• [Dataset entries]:
============

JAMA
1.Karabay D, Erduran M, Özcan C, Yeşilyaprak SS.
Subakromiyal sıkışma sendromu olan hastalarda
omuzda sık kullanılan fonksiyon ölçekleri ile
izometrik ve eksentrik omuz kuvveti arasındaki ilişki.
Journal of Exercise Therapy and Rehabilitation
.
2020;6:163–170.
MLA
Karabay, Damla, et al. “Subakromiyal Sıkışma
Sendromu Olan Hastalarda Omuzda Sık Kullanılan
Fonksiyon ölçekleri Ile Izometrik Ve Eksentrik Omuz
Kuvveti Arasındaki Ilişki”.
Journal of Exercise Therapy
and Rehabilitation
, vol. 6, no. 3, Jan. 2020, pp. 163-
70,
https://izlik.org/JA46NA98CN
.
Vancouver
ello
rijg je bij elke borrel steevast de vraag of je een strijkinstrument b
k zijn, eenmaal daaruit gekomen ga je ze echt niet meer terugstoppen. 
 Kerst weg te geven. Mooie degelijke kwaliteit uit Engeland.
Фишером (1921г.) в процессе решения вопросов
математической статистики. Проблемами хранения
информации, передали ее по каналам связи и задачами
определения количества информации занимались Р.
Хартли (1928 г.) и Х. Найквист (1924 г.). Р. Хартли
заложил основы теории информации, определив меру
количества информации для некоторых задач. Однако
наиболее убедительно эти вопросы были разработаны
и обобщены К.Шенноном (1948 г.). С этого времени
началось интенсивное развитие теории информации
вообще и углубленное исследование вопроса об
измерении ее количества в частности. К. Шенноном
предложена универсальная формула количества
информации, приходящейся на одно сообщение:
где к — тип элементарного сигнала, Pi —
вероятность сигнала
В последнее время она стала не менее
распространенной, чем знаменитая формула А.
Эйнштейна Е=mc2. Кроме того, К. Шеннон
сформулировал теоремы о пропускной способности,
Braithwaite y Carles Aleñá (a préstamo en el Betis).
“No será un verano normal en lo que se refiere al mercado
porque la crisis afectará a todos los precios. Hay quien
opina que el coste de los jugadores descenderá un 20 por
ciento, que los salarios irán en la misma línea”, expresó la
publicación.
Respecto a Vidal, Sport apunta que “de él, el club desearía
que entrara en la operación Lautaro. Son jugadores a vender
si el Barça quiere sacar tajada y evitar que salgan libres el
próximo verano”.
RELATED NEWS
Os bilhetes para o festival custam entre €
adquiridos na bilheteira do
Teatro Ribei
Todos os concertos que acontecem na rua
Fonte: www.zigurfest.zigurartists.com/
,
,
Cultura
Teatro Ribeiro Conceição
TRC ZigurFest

============

• [Required work]:
Could you reproduce the data above exactly as given?

• [Result of the exercise]:
JAMA
1.Karabay D, Erduran M, Özcan C, Yeşilyaprak SS.
Subakromiyal sıkışma sendromu olan hastalarda
omuzda sık kullanılan fonksiyon ölçekleri ile
izometrik ve eksentrik omuz kuvveti arasındaki ilişki.
Journal of Exercise Therapy and Rehabilitation
.
2020;6:163–170.
MLA
Karabay, Damla, et al. “Subakromiyal Sıkışma
Sendromu Olan Hastalarda Omuzda Sık Kullanılan
Fonksiyon ölçekleri Ile Izometrik Ve Eksentrik Omuz
Kuvveti Arasındaki Ilişki”.
Journal of Exercise Therapy
and Rehabilitation
, vol. 6, no. 3, Jan. 2020, pp. 163-
70,
https://izlik.org/JA46NA98CN
.
Vancouver
ello
rijg je bij elke borrel steevast de vraag of je een strijkinstrument b
k zijn, eenmaal daaruit gekomen ga je ze echt niet meer terugstoppen. 
 Kerst weg te geven. Mooie degelijke kwaliteit uit Engeland.
Фишером (1921г.) в процессе решения вопросов
математической статистики. Проблемами хранения
информации, передали ее по каналам связи и задачами
определения количества информации занимались Р.
Хартли (1928 г.) и Х. Найквист (1924 г.). Р. Хартли
заложил основы теории информации, определив меру
количества информации для некоторых задач. Однако
наиболее убедительно эти вопросы были разработаны
и обобщены К.Шенноном (1948 г.). С этого времени
началось интенсивное развитие теории информации
вообще и углубленное исследование вопроса об
измерении ее количества в частности. К. Шенноном
предложена универсальная формула количества
информации, приходящейся на одно сообщение:
где к — тип элементарного сигнала, Pi —
вероятность сигнала
В последнее время она стала не менее
распространенной, чем знаменитая формула А.
Эйнштейна Е=mc2. Кроме того, К. Шеннон
сформулировал теоремы о пропускной способности,
Braithwaite y Carles Aleñá (a préstamo en el Betis).
“No será un verano normal en lo que se refiere al mercado
porque la crisis afectará a todos los precios. Hay quien
opina que el coste de los jugadores descenderá un 20 por
ciento, que los salarios irán en la misma línea”, expresó la
publicación.
Respecto a Vidal, Sport apunta que “de él, el club desearía
que entrara en la operación Lautaro. Son jugadores a vender
si el Barça quiere sacar tajada y evitar que salgan libres el
próximo verano”.
RELATED NEWS
Os bilhetes para o festival custam entre €
adquiridos na bilheteira do
Teatro Ribei
Todos os concertos que acontecem na rua
Fonte: www.zigurfest.zigurartists.com/
,
,
Cultura
Teatro Ribeiro Conceição
TRC ZigurFest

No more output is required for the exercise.